予期せぬ出会い(恐らくヒロイン)

文通を始めてみて思った事を紹介していこうと思う。


まず第一に、やはり私の知らない文字が使われていた。耳では理解できているし英語かなと淡い期待もしたけど英語に似た全く知らない文字だった。

この時は記憶を思い出したのが幼い時で良かったと本気で思った。一から学んでいても何も思われないし、大人になって思い出してたら頭がパンクしてしまう気がする。


そして第二に、皇子様はジェレミーという名前で私より6歳年上の人だった。

手紙の文章を見てとても真面目なのだろうと伺える。そもそもで文字を覚えたての4歳の女の子相手に良く手紙のやり取りを承諾したなと思った。



(代筆を疑ったけどお父様がお城に行った時には手紙を書いている姿を見受けられるって言ってたしサボり方を知らないのかも……)


齢10歳にしてそんな生き方をしていて疲れないのだろうか? 将来は国を背負う人ではあるけど、全てを全力で取り組んでいたら近いうちに倒れそうだ。


「今回の手紙には睡眠の大切さを書いておこう……。

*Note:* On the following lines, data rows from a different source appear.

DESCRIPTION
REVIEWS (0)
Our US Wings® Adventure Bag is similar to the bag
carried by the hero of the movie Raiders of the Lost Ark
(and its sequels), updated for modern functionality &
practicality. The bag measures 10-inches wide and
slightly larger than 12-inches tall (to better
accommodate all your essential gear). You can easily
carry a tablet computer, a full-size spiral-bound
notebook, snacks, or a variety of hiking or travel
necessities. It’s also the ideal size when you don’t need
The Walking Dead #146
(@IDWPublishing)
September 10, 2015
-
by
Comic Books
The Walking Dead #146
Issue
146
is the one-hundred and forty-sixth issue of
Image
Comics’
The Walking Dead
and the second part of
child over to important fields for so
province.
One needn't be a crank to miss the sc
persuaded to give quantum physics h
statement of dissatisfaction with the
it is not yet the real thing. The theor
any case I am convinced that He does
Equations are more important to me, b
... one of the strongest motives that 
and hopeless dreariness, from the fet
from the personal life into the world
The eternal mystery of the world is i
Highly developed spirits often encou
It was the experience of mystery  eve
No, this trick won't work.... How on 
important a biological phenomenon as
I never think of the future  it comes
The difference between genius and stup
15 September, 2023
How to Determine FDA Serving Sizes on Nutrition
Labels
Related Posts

」


睡眠時間を削っても物事は上手くいかない事は前世で体験したのでそうはなって欲しくないと思った。そんな事を考えながら送られてきた手紙を読み返す。


手紙の内容を見る限り何をしたかは書かれていても何を思ったのかは書かれていなかった。私が小学生の時に書いた読書感想文の方が書いていると思えるくらい事務的な内容だった。


「皇子様のスケジュールを完全に知っていても他は何も分からないわ。」



 お母様の提案によって始まった文通だったけど流石にどんな人か気になって両親に聞いた。


しかし、二人して教えてはくれなかった。

それどころかお父様の提案により皇子様の肖像画すら見せては貰えなかった。



「お母様が言うには見た目で判断しない様にって事だったけど……見惚れてしまう程のイケメンなのかな? いや、逆の可能性もあるなぁ……どっちだろう? 」


 慎重に言葉を選ばないと不敬罪で首が飛んでしまうかもしれない----私がではなくお父様とお母様が。

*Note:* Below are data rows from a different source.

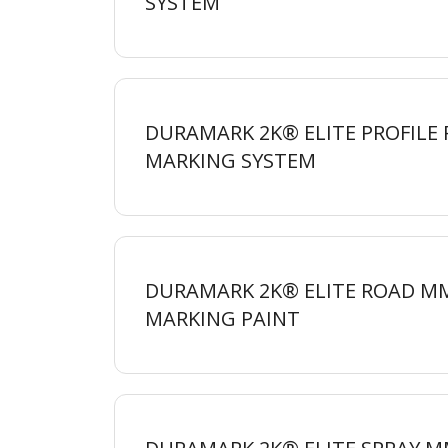
SYSTEM
DURAMARK 2K® ELITE PROFILE
MARKING
SYSTEM
DURAMARK 2K® ELITE ROAD M
MARKING
PAINT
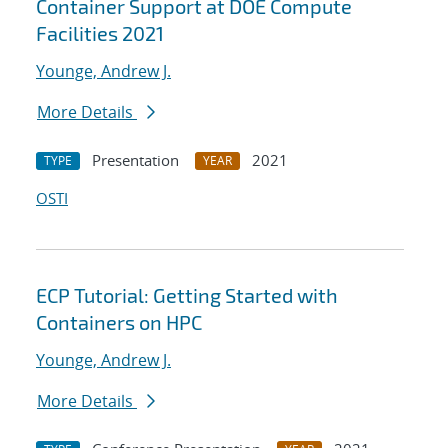
Container Support at DOE Compute
Facilities 2021
Younge, Andrew J.
More Details
Presentation
2021
TYPE
YEAR
OSTI
ECP Tutorial: Getting Started with
Containers on HPC
Younge, Andrew J.
More Details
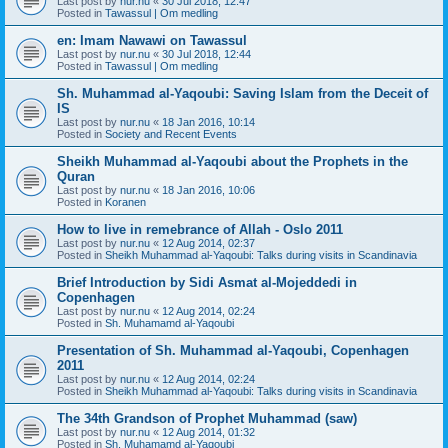
Last post by
nur.nu
«
30 Jul 2018, 12:47
Posted in
Tawassul | Om medling
en: Imam Nawawi on Tawassul
Last post by
nur.nu
«
30 Jul 2018, 12:44
Posted in
Tawassul | Om medling
Sh. Muhammad al-Yaqoubi: Saving Islam from the Deceit of
IS
Last post by
nur.nu
«
18 Jan 2016, 10:14
Posted in
Society and Recent Events
Sheikh Muhammad al-Yaqoubi about the Prophets in the
Quran
Last post by
nur.nu
«
18 Jan 2016, 10:06
Posted in
Koranen
How to live in remebrance of Allah - Oslo 2011
Last post by
nur.nu
«
12 Aug 2014, 02:37
Posted in
Sheikh Muhammad al-Yaqoubi: Talks during visits in Scandinavia
Brief Introduction by Sidi Asmat al-Mojeddedi in
Copenhagen
Last post by
nur.nu
«
12 Aug 2014, 02:24
Posted in
Sh. Muhamamd al-Yaqoubi
Presentation of Sh. Muhammad al-Yaqoubi, Copenhagen
2011
Last post by
nur.nu
«
12 Aug 2014, 02:24
Posted in
Sheikh Muhammad al-Yaqoubi: Talks during visits in Scandinavia
The 34th Grandson of Prophet Muhammad (saw)
Last post by
nur.nu
«
12 Aug 2014, 01:32
Posted in
Sh. Muhamamd al-Yaqoubi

「いきなりハードモードすぎる……。何も知らない状態で書くことはもう無いっていうのに。」



 そう呟いてからふと思った。もしかしたら皇子様も同じ事を考えているかもしれないという可能性もあることに。


「こっちは何も教えてないのに無条件で貴方の事を教えてほしいなんてフェアじゃないわよね。----よし。」


書きかけの手紙に向かい直り、さっき書いた睡眠の大切さを書いた後ろに文章を付け加えた。

 


『私は黄色の薔薇が好きです。お父様とお母様が私の眼の色と同じだと喜んでくれるからです。ジェレミー様の好きな花は何ですか? 』



「これでよし! 」



侍女に頼んで蝋で封をしてもらっているとノック音と共に侍女長が入ってきた。


「お忙しい時に申し訳ございません。本日から働く侍女を紹介させていただきたいのですがよろしいでしょうか。」



「えぇ、構わないわ。」


そう言うと侍女長が後ろに向かって声をかけた。すると、後ろから出てきたのは私と年もそんなに変わらないだろう女の子だった。


「あの……マリアベルです。よろしくお願いします。」



私への挨拶がなっていなかったからなのか侍女長はお小言を彼女に向かって言っていたけど私はそれどころじゃなかった。


(びっくりするほど可愛い容姿と整えたら綺麗なピンクの髪……。これってもしかしたりするんじゃないの!? )


マリアベルと名乗った女の子は様々な小説サイトに出てくる王道中の王道のヒロインの様な見た目をしていたのだった。